Inference/Rate limits & scaling

Rate limits & scaling

Real-time inference is bounded by per-organization rate limits. They scale with your account tier and usage history. For offline / large-volume workloads, Batch runs on a separate quota with higher concurrency limits.

How limits work

Two counters are applied independently — whichever you hit first triggers throttling:

RPM — requests per minute, regardless of size.
TPM — tokens per minute (input + output combined).

Limits are tracked per (organization, model, region). Rolling-window enforcement is used, not fixed buckets, so burst traffic is smoothed over a 60-second window.

Tiers

Your tier upgrades automatically as spend and account history grow. You can also request a bump at any time in the dashboard.

Tier	Requirement	Default RPM	Default TPM
Free	New account, unpaid	60	60,000
Tier 1	First paid top-up	500	500,000
Tier 2	¥300 spent & 7+ days old	2,500	2,000,000
Tier 3	¥3,000 spent & 30+ days old	10,000	10,000,000
Tier 4	¥30,000 spent	30,000	50,000,000
Enterprise	Contract	Custom	Custom

info

Per-model limits differ. Large frontier models may have tighter defaults than small ones. Check the Limits page in the dashboard for your live numbers.

Response headers

Every response includes live counters so your client can back off pre-emptively.

x-ratelimit-limit-requests:      2500
x-ratelimit-remaining-requests:  2487
x-ratelimit-reset-requests:      42ms

x-ratelimit-limit-tokens:        2000000
x-ratelimit-remaining-tokens:    1884221
x-ratelimit-reset-tokens:        1.2s

The 429 response

When you exceed a limit you get HTTP 429 Too Many Requests. The body includes which counter tripped and a suggested delay.

{
  "error": {
    "type": "rate_limit_exceeded",
    "message": "Rate limit reached for moonshotai/kimi-k2.5 on tier 2.",
    "limit_type": "tokens",
    "retry_after": 3.4
  }
}

Recommended client behaviour

Respect Retry-After. It’s the server’s best guess at when capacity frees up.
Exponential backoff with jitter. On repeated 429s, double the delay (cap at 30s) and add ±20% jitter.
Watch x-ratelimit-remaining-*. Throttle client-side before you hit the wall.
Batch where possible. Fewer larger requests save RPM headroom.

import time, random
from openai import OpenAI, RateLimitError

client = OpenAI(base_url="https://api.wylon.cn/v1", api_key=os.environ["WYLON_API_KEY"])

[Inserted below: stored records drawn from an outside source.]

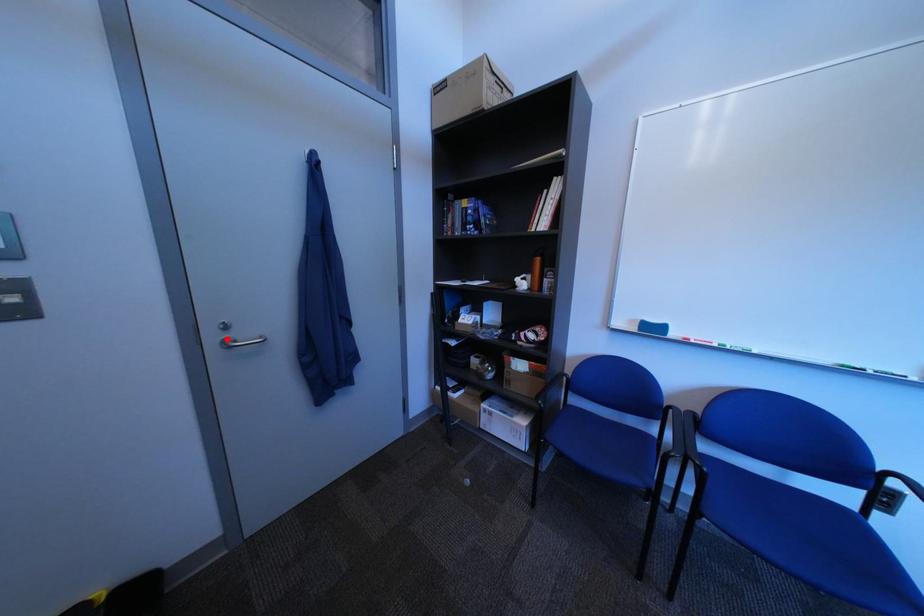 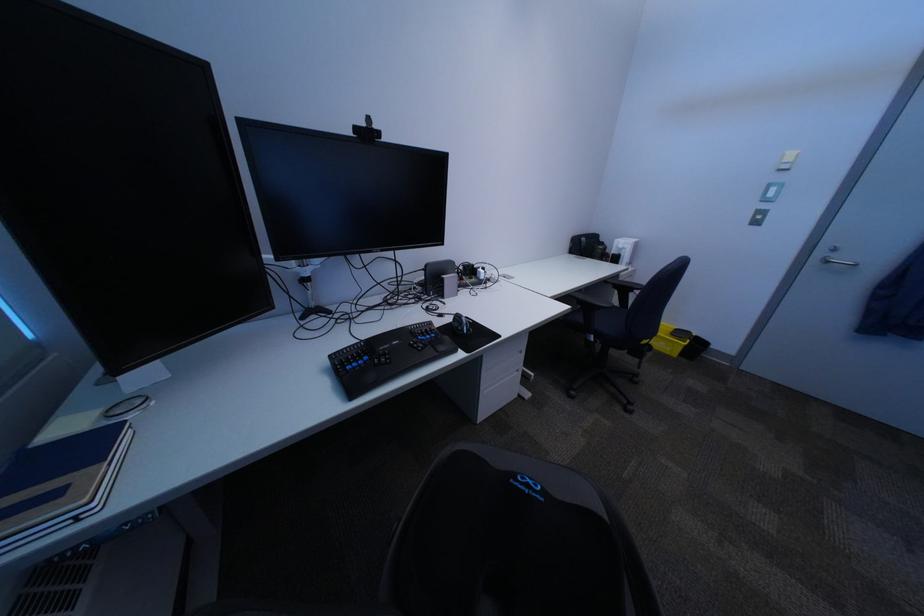 Question: I am providing you with two images of the same scene from different viewpoints. Image1 has a red point marked. In image2, the corresponding 3D location appears at what relative position? Reply with the corresponding letter.

Choices:
 (A) Closer
 (B) Farther

Answer: (B) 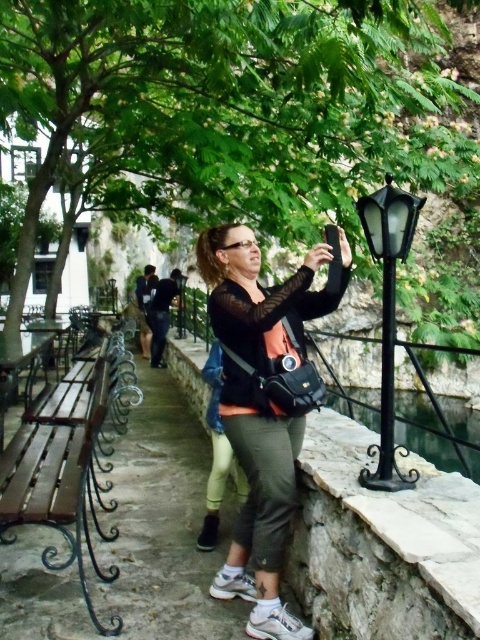 Is green fabric pants at center in front of black wrought iron lamp post at right?

Yes.

Measure the distance from green fabric pants at center to black wrought iron lamp post at right.

A distance of 1.67 meters exists between green fabric pants at center and black wrought iron lamp post at right.

Between point (2, 600) and point (408, 205), which one is positioned behind?

Point (2, 600)

Image resolution: width=480 pixels, height=640 pixels. I want to click on green fabric pants at center, so click(x=163, y=525).

Between wooden bench at left and black wrought iron lamp post at right, which one has more height?

wooden bench at left

Between wooden bench at left and black wrought iron lamp post at right, which one appears on the left side from the viewer's perspective?

Positioned to the left is wooden bench at left.

Does point (133, 388) come closer to viewer compared to point (391, 433)?

No, (133, 388) is behind (391, 433).

The image size is (480, 640). I want to click on wooden bench at left, so click(66, 461).

In the scene shown: Is green leafy tree at upper center shorter than matte black camera at center?

In fact, green leafy tree at upper center may be taller than matte black camera at center.

Is green leafy tree at upper center to the left of matte black camera at center from the viewer's perspective?

Correct, you'll find green leafy tree at upper center to the left of matte black camera at center.

What do you see at coordinates (227, 108) in the screenshot?
I see `green leafy tree at upper center` at bounding box center [227, 108].

This screenshot has height=640, width=480. In order to click on green leafy tree at upper center in this screenshot , I will do `click(227, 108)`. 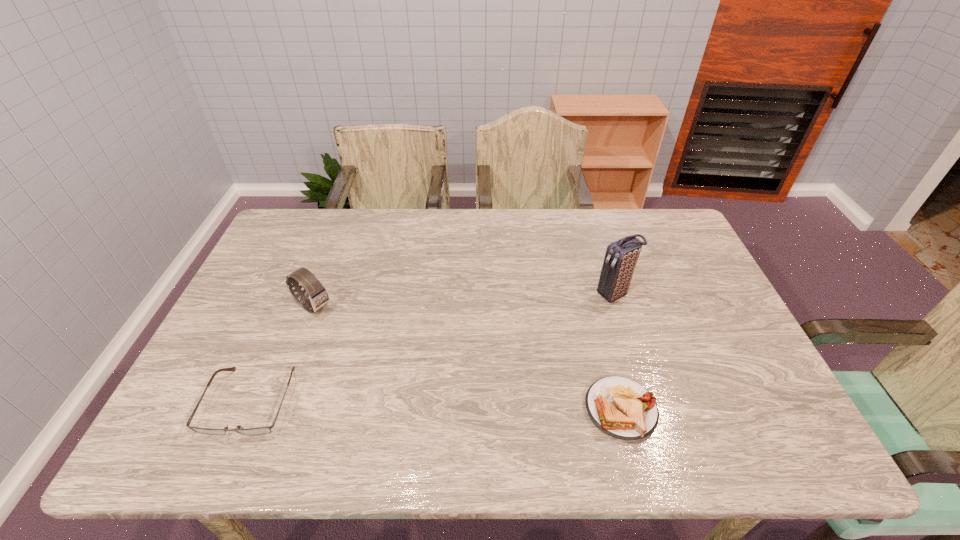 At what (x,y) coordinates should I click in order to perform the action: click on spectacles. Please return your answer as a coordinate pair (x, y). This screenshot has width=960, height=540. Looking at the image, I should click on (267, 429).

You are a GUI agent. You are given a task and a screenshot of the screen. Output one action in this format:
    pyautogui.click(x=<x>, y=<y>)
    Task: Click on the sandwich
    
    Given the screenshot: What is the action you would take?
    click(x=620, y=407)

Identify the location of watch. (316, 297).

Find the location of a particular element. This screenshot has height=540, width=960. the tallest object is located at coordinates (621, 256).

Where is `free spot located on the right of the sandwich`? This screenshot has width=960, height=540. free spot located on the right of the sandwich is located at coordinates (773, 409).

At what (x,y) coordinates should I click in order to perform the action: click on vacant region located on the face of the watch. Please return your answer as a coordinate pair (x, y). Looking at the image, I should click on (388, 359).

Locate an element on the screen. The height and width of the screenshot is (540, 960). free space located 0.340m on the face of the watch is located at coordinates (417, 379).

This screenshot has width=960, height=540. Identify the location of free spot located on the face of the watch. (399, 367).

You are a GUI agent. You are given a task and a screenshot of the screen. Output one action in this format:
    pyautogui.click(x=<x>, y=<y>)
    Task: Click on the free space located 0.110m with the zip open on the clutch bag
    This screenshot has height=540, width=960.
    Given the screenshot: What is the action you would take?
    pyautogui.click(x=569, y=314)

You are a GUI agent. You are given a task and a screenshot of the screen. Output one action in this format:
    pyautogui.click(x=<x>, y=<y>)
    Task: Click on the vacant area located with the zip open on the clutch bag
    
    Given the screenshot: What is the action you would take?
    pyautogui.click(x=516, y=340) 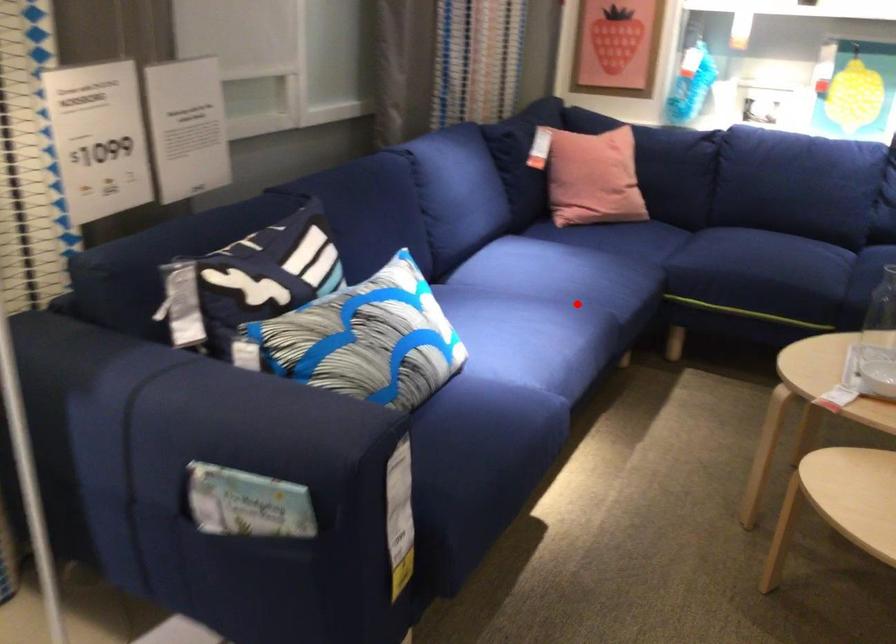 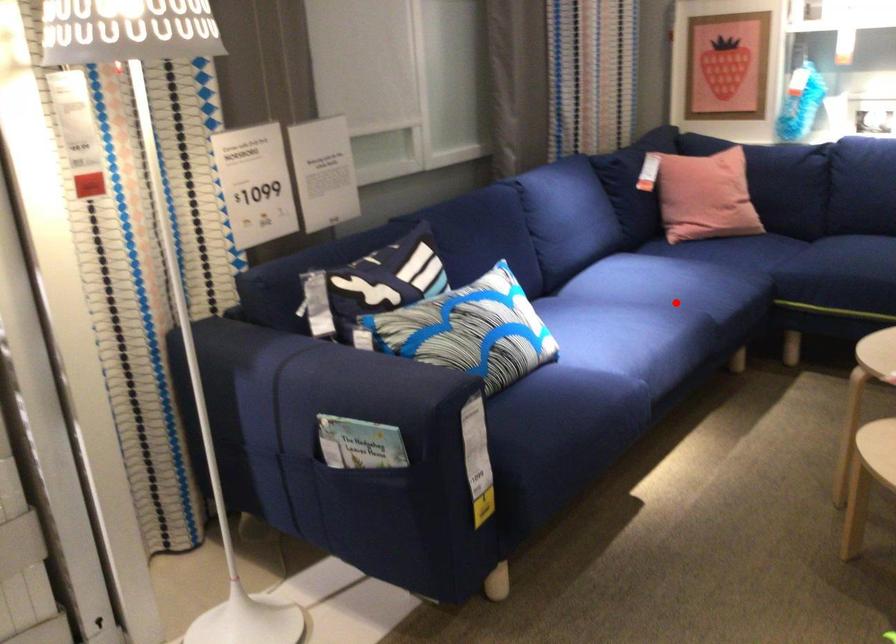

def call_with_retry(messages, attempts=6):
    for i in range(attempts):
        try:
            return client.chat.completions.create(model="moonshotai/kimi-k2.5", messages=messages)
        except RateLimitError as e:
            delay = min(30, (2 ** i)) * (0.8 + random.random() * 0.4)
            time.sleep(delay)
    raise RuntimeError("exhausted retries")

Requesting a higher limit

Most teams never need to ask — tier upgrades happen automatically. For one-off events (product launches, marketing campaigns) file a request from Dashboard → Limits → Request increase. Include expected peak RPM/TPM and a window. Approvals typically arrive within one business day.

Pair with Batch

For workloads that tolerate async processing (offline evaluation, document batch processing, synthetic data generation), move them to Batch: real-time quota is consumed only by online requests, while batch jobs use an independent quota and benefit from discounted pricing.